The aim was to develop a stable, and symbiotic biological life support system while being exposed to gravity levels similar to those on the lunar surface as well as the surface of Mars. Both phases of experimentation would last for six months. With water being the only component that has been recycled so far and all other components being extracted and disposed, processing of urine is an issue in human space flight. Eu:CROPIS was intended to examine the possibility of using previously disposed waste to grow fruits and vegetables after proper conversion. Two life support systems (a nitrifying trickle filter system and the single-celled algae Euglena gracilis) within the satellite were to be used for producing biomass out of artificial urine in a closed system. Furthermore, the algae Euglena gracilis would protect the biosystem against high levels of ammonia present in urine.

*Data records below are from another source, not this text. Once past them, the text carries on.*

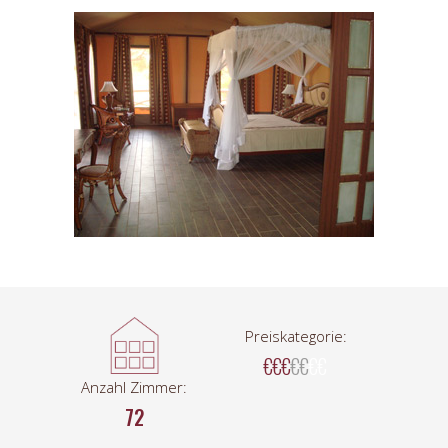
Preiskategorie:
€€€
€€
€€
Anzahl Zimmer:
72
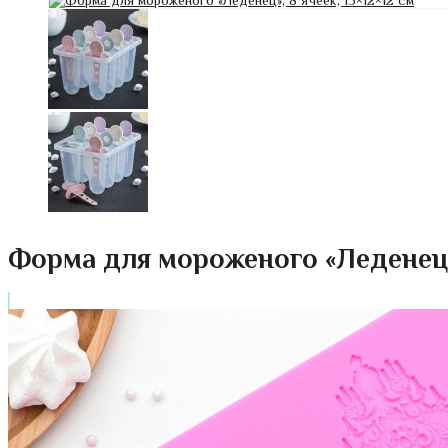
Форма для мороженого «Леденец»,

==Supporting science payloads==

- PowerCell (Payload 2, from NASA Ames Research Center) will investigate the performance of microbial mini-ecologies. These will contain the carbohydrate (sugar) products of photosynthesis, which will feed  Bacillus subtilis, a robust bacterium commonly found in soil and the gut, which has already proven that it can withstand the rigors of space while in the spore form. A second objective of the PowerCell Payload is to conduct synthetic biology remotely in outer space. The basic technique for introducing genetic material into a living cell, called transformation, involves the transfer across a cells encasing membrane of genetic material. The PowerCell payload will examine if and how reduced gravity levels affect transformation processes. The third objective is to test protein production under different gravity regimes. Using the tools of synthetic biology, B. subtilis was engineered to produce several proteins which will be produced at the three different space gravity regimes. The ability to make proteins in space will be fundamental for human exploration, as proteins will be used to produce a range of critical substances, from on-demand food and vaccines to building materials.
- Radiation Measurement in Space (Payload 3) has the goal of collecting data on long-term exposure to cosmic radiation over the course of the space flight
- SCORE (Payload 4) is a technology demonstrator for next generation on-board computing in hardware and software developed by the DLR Institute of Space Systems. It is complemented by a set of three cameras that are commanded via SCORE.

==Satellite characteristics==

Both the satellite and the experiment are called Eu:CROPIS. The satellite features four gyroscopes, two magnetometers, three magnetic torque rods and a Sun sensor in combination with a single-frequency Phoenix GPS receiver for attitude control. The power for the satellite is provided by an Electrical Power Subsystem, which includes a lithium-ion battery and four deployable fixed solar arrays delivering an average of 520 W of power.

==Results==

The Eu:CROPIS mission ended on 31 December 2019. The three supporting payloads generated large amounts of data, but the eponymous Eu:CROPIS experiment failed to activate due to a software problem. The satellite is expected to slowly de-orbit over the next two decades before reentering Earth's atmosphere.